Updated June 19, 2023

Introduction to Sqoop Import

Sqoop is a combination of SQL and Hadoop. Sqoop bridges the two entities, i.e., RDBMS and HDFS. It is a tool for bulk data import from structured data sources such as RDBMS, Data Warehouses to HDFS. It can import all tables, a single table, or a portion of a table into HDFS. Sqoop can also export data from HDFS back to the database, and the process is called Exporting. Cloudera creates it and then is open-sourced. In this topic, we are going to learn about Sqoop Import.

It is a single-client program that interacts with the Hadoop file system to create one or more map-reduce programs. It uses the primary key column to divide source data across its mappers. By default, Sqoop will spawn 4 mappers. Sqoop works with anything that is JDBC-compliant. And for non-compliant databases, there are Sqoop connectors. The generic JDBC connector is the most basic non-compliant connector.

Syntax

To get into the Sqoop import command, we need a valid user login id (username) and password and the basic Sqoop import command to transfer the data from one place to another.

Syntax:

$ sqoop import \ --connect jdbc:mysql://localhost:3306/retail_db\ --username cloudera \ --password secretkey \ --table department \ --target-dir /sqoopdata/departments\ --where “department_id = 1000” \ --m 1

Here, you have to provide the database name along with the machine name and port no and again with the database name. After that, provide a valid username and password, which is confidential. Providing the password in the command line may be a security issue, so you can also store the password in the file and access a file using the password parameter.
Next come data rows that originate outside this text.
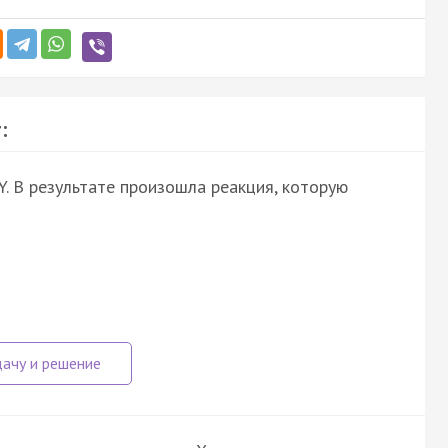
:
Y. В результате произошла реакция, которую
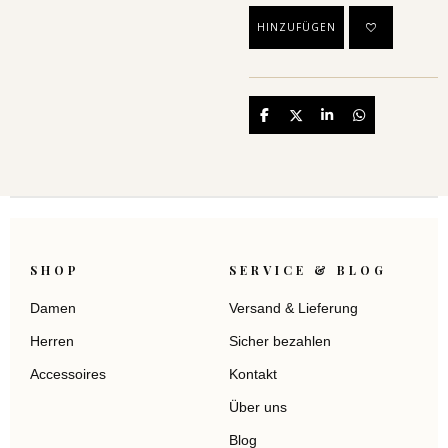
HINZUFÜGEN
Teilen
Teilen
Teilen
Teilen
SHOP
SERVICE & BLOG
Damen
Versand & Lieferung
Herren
Sicher bezahlen
Accessoires
Kontakt
Über uns
Blog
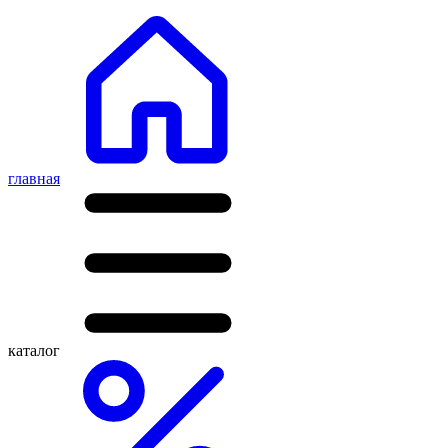
главная
каталог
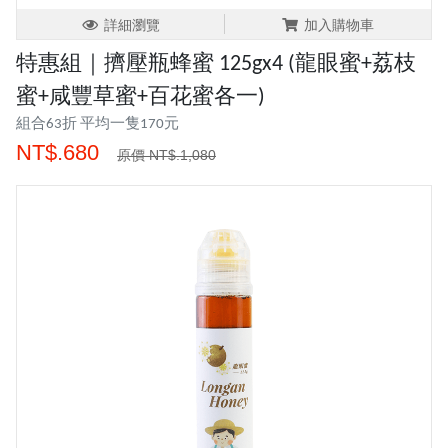
詳細瀏覽
加入購物車
特惠組｜擠壓瓶蜂蜜 125gx4 (龍眼蜜+荔枝
蜜+咸豐草蜜+百花蜜各一)
組合63折 平均一隻170元
NT$.680
原價 NT$.1,080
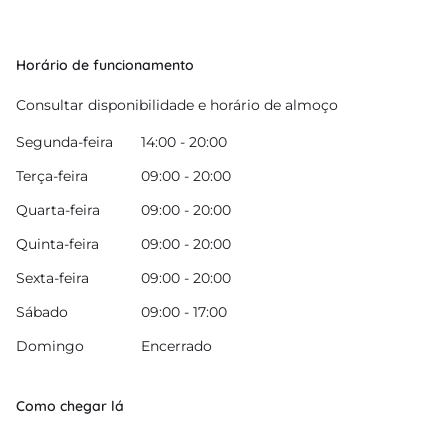
Horário de funcionamento
Consultar disponibilidade e horário de almoço
Segunda-feira
14:00 - 20:00
Terça-feira
09:00 - 20:00
Quarta-feira
09:00 - 20:00
Quinta-feira
09:00 - 20:00
Sexta-feira
09:00 - 20:00
Sábado
09:00 - 17:00
Domingo
Encerrado
Como chegar lá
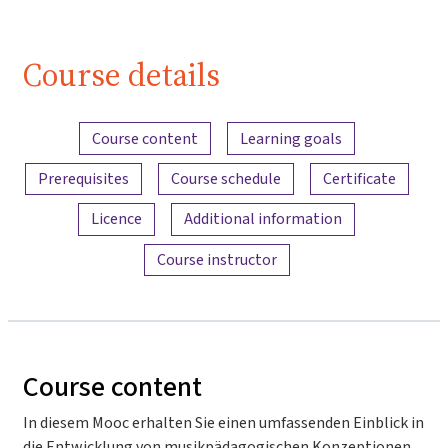
Course details
Content overview
Course content
Learning goals
Prerequisites
Course schedule
Certificate
Licence
Additional information
Course instructor
Course content
In diesem Mooc erhalten Sie einen umfassenden Einblick in
die Entwicklung von musikpädagogischen Konzeptionen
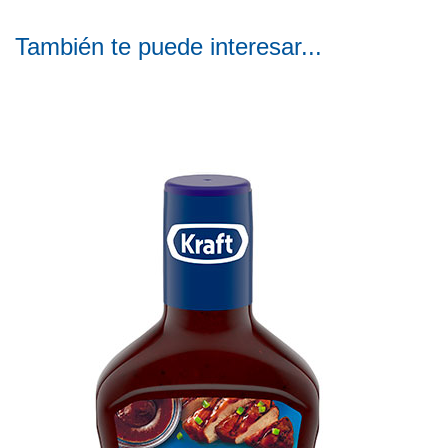
También te puede interesar...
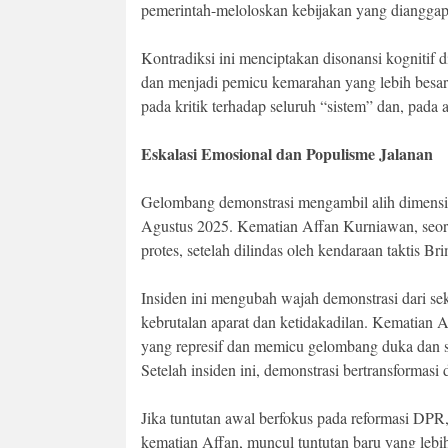
pemerintah-meloloskan kebijakan yang dianggap
Kontradiksi ini menciptakan disonansi kognitif di
dan menjadi pemicu kemarahan yang lebih besar
pada kritik terhadap seluruh “sistem” dan, pada 
Eskalasi Emosional dan Populisme Jalanan
Gelombang demonstrasi mengambil alih dimensi y
Agustus 2025. Kematian Affan Kurniawan, seoran
protes, setelah dilindas oleh kendaraan taktis Bri
Insiden ini mengubah wajah demonstrasi dari se
kebrutalan aparat dan ketidakadilan. Kematian 
yang represif dan memicu gelombang duka dan so
Setelah insiden ini, demonstrasi bertransformasi 
Jika tuntutan awal berfokus pada reformasi D
kematian Affan, muncul tuntutan baru yang lebi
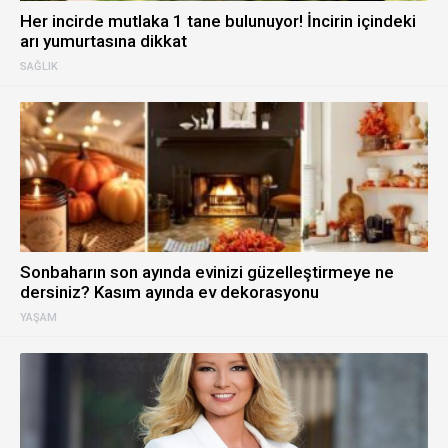
Her incirde mutlaka 1 tane bulunuyor! İncirin içindeki
arı yumurtasına dikkat
SAĞLIK
Sonbaharın son ayında evinizi güzelleştirmeye ne
dersiniz? Kasım ayında ev dekorasyonu
YAŞAM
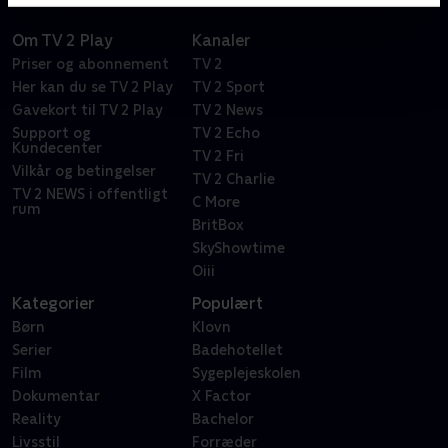
Om TV 2 Play
Kanaler
Priser og abonnement
TV 2
Her kan du se TV 2 Play
TV 2 Sport
Gavekort til TV 2 Play
TV 2 News
Support og
TV 2 Echo
Kundecenter
TV 2 Fri
Vilkår og betingelser
TV 2 Charlie
TV 2 NEWS i offentligt
C More
rum
BritBox
SkyShowtime
Oiii
Kategorier
Populært
Børn
Klovn
Serier
Badehotellet
Film
Sygeplejeskolen
Dokumentar
X Factor
Reality
Bachelor
Livsstil
Forræder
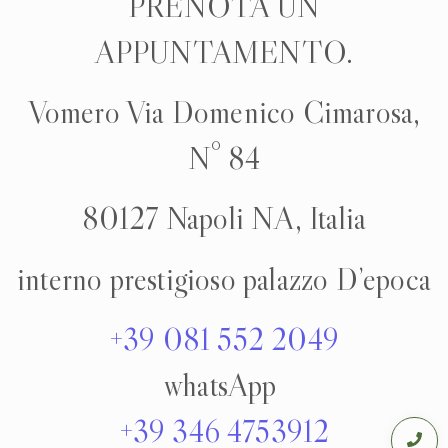
PRENOTA UN
APPUNTAMENTO.
Vomero Via Domenico Cimarosa,
N° 84
80127 Napoli NA, Italia
interno prestigioso palazzo D’epoca
+39 081 552 2049
whatsApp
+39 346 4753912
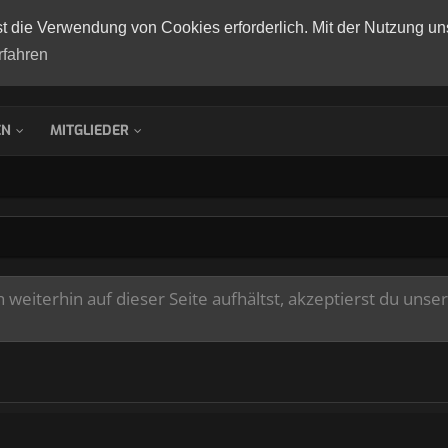
st die Verwendung von Cookies erforderlich. Mit der Nutzung un
rfahren
EN
MITGLIEDER
weiterhin auf dieser Seite aufhältst, akzeptierst du unse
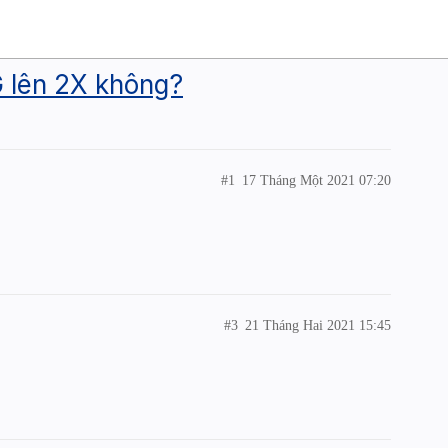
G lên 2X không?
#1
17 Tháng Một 2021 07:20
#3
21 Tháng Hai 2021 15:45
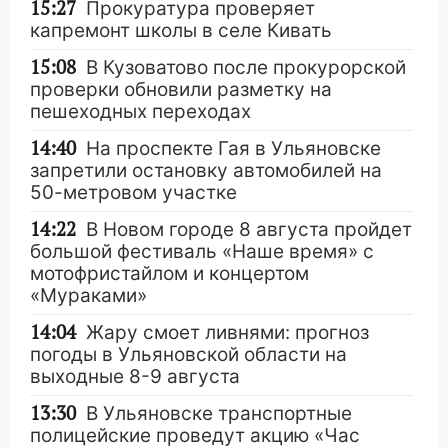
15:27
Прокуратура проверяет
капремонт школы в селе Кивать
15:08
В Кузоватово после прокурорской
проверки обновили разметку на
пешеходных переходах
14:40
На проспекте Гая в Ульяновске
запретили остановку автомобилей на
50-метровом участке
14:22
В Новом городе 8 августа пройдет
большой фестиваль «Наше время» с
мотофристайлом и концертом
«Мураками»
14:04
Жару смоет ливнями: прогноз
погоды в Ульяновской области на
выходные 8-9 августа
13:30
В Ульяновске транспортные
полицейские проведут акцию «Час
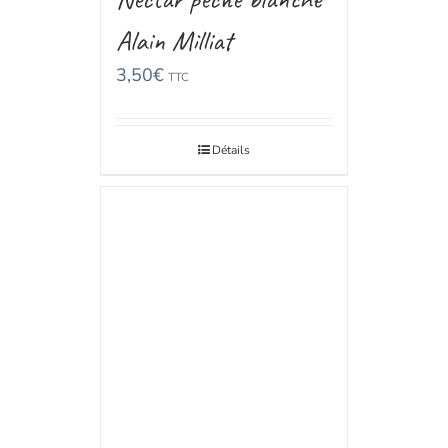
Alain Milliat
3,50
€
TTC
Détails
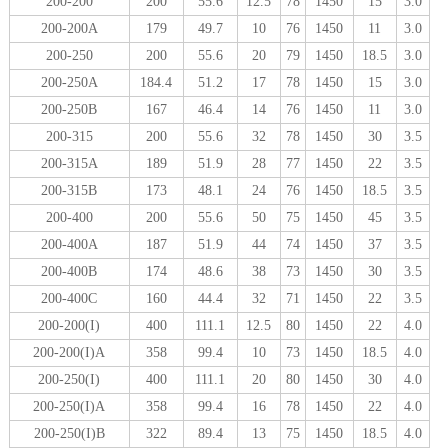
200-200
200
55.6
12.5
78
1450
15
3.0
200-200A
179
49.7
10
76
1450
11
3.0
200-250
200
55.6
20
79
1450
18.5
3.0
200-250A
184.4
51.2
17
78
1450
15
3.0
200-250B
167
46.4
14
76
1450
11
3.0
200-315
200
55.6
32
78
1450
30
3.5
200-315A
189
51.9
28
77
1450
22
3.5
200-315B
173
48.1
24
76
1450
18.5
3.5
200-400
200
55.6
50
75
1450
45
3.5
200-400A
187
51.9
44
74
1450
37
3.5
200-400B
174
48.6
38
73
1450
30
3.5
200-400C
160
44.4
32
71
1450
22
3.5
200-200(I)
400
111.1
12.5
80
1450
22
4.0
200-200(I)A
358
99.4
10
73
1450
18.5
4.0
200-250(I)
400
111.1
20
80
1450
30
4.0
200-250(I)A
358
99.4
16
78
1450
22
4.0
200-250(I)B
322
89.4
13
75
1450
18.5
4.0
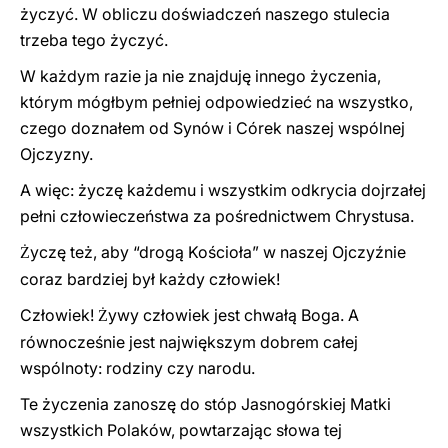
życzyć. W obliczu doświadczeń naszego stulecia
trzeba tego życzyć.
W każdym razie ja nie znajduję innego życzenia,
którym mógłbym pełniej odpowiedzieć na wszystko,
czego doznałem od Synów i Córek naszej wspólnej
Ojczyzny.
A więc: życzę każdemu i wszystkim odkrycia dojrzałej
pełni człowieczeństwa za pośrednictwem Chrystusa.
yczę też, aby “drogą Kościoła” w naszej Ojczyźnie
Ż
coraz bardziej był każdy człowiek!
Człowiek!
ywy człowiek jest chwałą Boga. A
Ż
równocześnie jest największym dobrem całej
wspólnoty: rodziny czy narodu.
Te życzenia zanoszę do stóp Jasnogórskiej Matki
wszystkich Polaków, powtarzając słowa tej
Next is the table parameter from where you have to import the data or sqoop the data; here, we are using the department table for sqoop purposes. Another parameter is the target directory, by a default table name, and the same name is created, and you can specify on your own.

The “Where” parameter imports only a subset of data.

“m” is used to specify the map task. By default, Sqoop uses 4 mappers, but with the help of “m,” we can control the parallelism by specifying the mapper value along with the “m.”

Import command in Sqoop

Here we have discussed the commands in sqoop.

Import is the insertion of any data from source to destination.
Sqoop uses the import command to pass the data from RDBMS to Hadoop components like HDFS, Pig, Hive, etc.
Sqoop mainly focuses on data that is secure and can able to transfer the data anywhere.
When the client submits the Sqoop command, it works internally. The first step Sqoop goes ahead with is fetching the metadata, which means information about data, or you can say data about the data is called metadata.
And then it submits or launches a maponly job, and it’s a no-reduction phase; why is no reduction? There is no aggregation because we are only loading and fetching the data. So, in short, there is no aggregation happening here.
It creates, by default, 4 map tasks, distributes the data to the mapper equally for high performance, uses the JDBC connection, and transfers data to the HDFS.

Import is done in two stages.

The first step is to introspect the database to gather the metadata (Primary Key Information)
In the second stage, Sqoop divides the input dataset into splits and then uses individual map tasks to push the splits to the HDFS.

Example

The “Where” parameter imports only a subset of data.

“m” is used to specify the map task. By default, Sqoop uses 4 mappers, but with the help of “m,” we can control the parallelism by specifying the mapper value along with the “m.”

If you want to specify only the columns from a particular table, i.e., for example, department table-use below syntax:- –columns “dept_id,name.” If you want to import only matching rows from the department’s table so, apply the condition along with the “where” parameter, i.e., where “dept_id>= 1000”.Import all tables from the database using the syntax:-

Syntax:

$sqoop import-all-tables \ --connect jdbc:mysql://localhost:3306/retail_db \ --username cloudera –password secret \ Warehouse-dir /mydata

While importing all tables, ensure all tables have one primary key.

Advantages

It allows data transfer with structured data stores like Teradata, Petadata, etc.

Sqoop can execute the data transfer in parallel.
Since the data is transferred and get into the Hadoop cluster, sqoop allows offloading specific processing done in the ETL process into a fast, low-cost, and effective one.
It handles the bundle of data.

Conclusion

Sqoop is more like a transport kind of thing with high security and within the budget, and we can use it efficiently and effectively everywhere. Because this technology processes quickly, everyone wants to implement it on their sites for better results.